Abstract
Bronchial carcinoid tumor, while rare, remains the most common primary malignant lung tumor in children. We present a retrospective analysis of seven patients with typical bronchial carcinoid tumors diagnosed at two pediatric tertiary care referral centers between 1990 and 2014. The most common presenting symptom was pneumonia, followed by respiratory distress. Somatostatin scans were performed in selected patients. All patients had negative resection margin following surgery and were alive without disease at last follow-up. Typical carcinoid tumors have a good prognosis following definitive surgical resection. A review of published literature on pediatric bronchial carcinoid tumors is provided.
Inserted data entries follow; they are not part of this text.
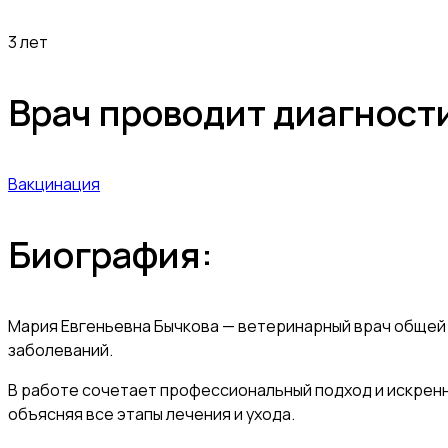
3 лет
Врач проводит диагнос
Вакцинация
Биография:
Мария Евгеньевна Бычкова — ветеринарный врач общей 
заболеваний.
В работе сочетает профессиональный подход и искрен
объясняя все этапы лечения и ухода.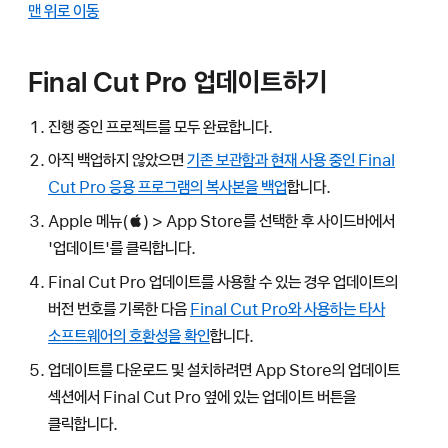
맨 위로 이동
Final Cut Pro 업데이트하기
진행 중인 프로젝트를 모두 완료합니다.
아직 백업하지 않았으면
기존 보관함과 현재 사용 중인 Final
Cut Pro 응용 프로그램의 복사본을 백업
합니다.
Apple 메뉴() > App Store를 선택한 후 사이드바에서
'업데이트'를 클릭합니다.
Final Cut Pro 업데이트를 사용할 수 있는 경우 업데이트의
버전 번호를 기록한 다음
Final Cut Pro와 사용하는 타사
소프트웨어의 호환성을 확인
합니다.
업데이트를 다운로드 및 설치하려면 App Store의 업데이트
섹션에서 Final Cut Pro 옆에 있는 업데이트 버튼을
클릭합니다.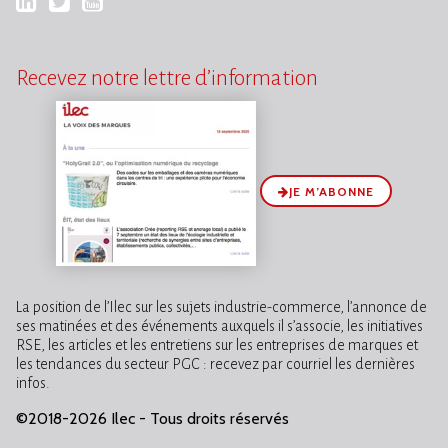
LinkedIn
Twitter
YouTube
Recevez notre lettre d’information
JE M’ABONNE
La position de l’Ilec sur les sujets industrie-commerce, l’annonce de
ses matinées et des événements auxquels il s’associe, les initiatives
RSE, les articles et les entretiens sur les entreprises de marques et
les tendances du secteur PGC : recevez par courriel les dernières
infos.
©2018-2026 Ilec - Tous droits réservés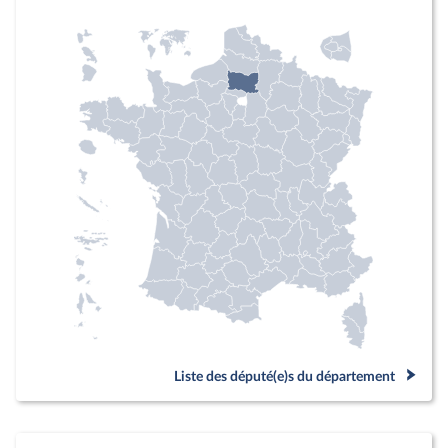
Liste des député(e)s du département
Keywords: bronchial carcinoid, neuroendocrine tumor, endobronchial
Introduction
Bronchial carcinoid tumors are the most common primary malignant lung tumors in children, comprising between 63-80% of all cases.1 These tumors arise from bronchial mucosal neuroendocrine cells which have the ability to secrete amines and peptides. The term “carcinoid” distinguishes these well-differentiated neuroendocrine tumors from their poorly differentiated counterparts, which include large-cell neuroendocrine carcinomas (LCNECs) and small-cell lung cancer (SCLC).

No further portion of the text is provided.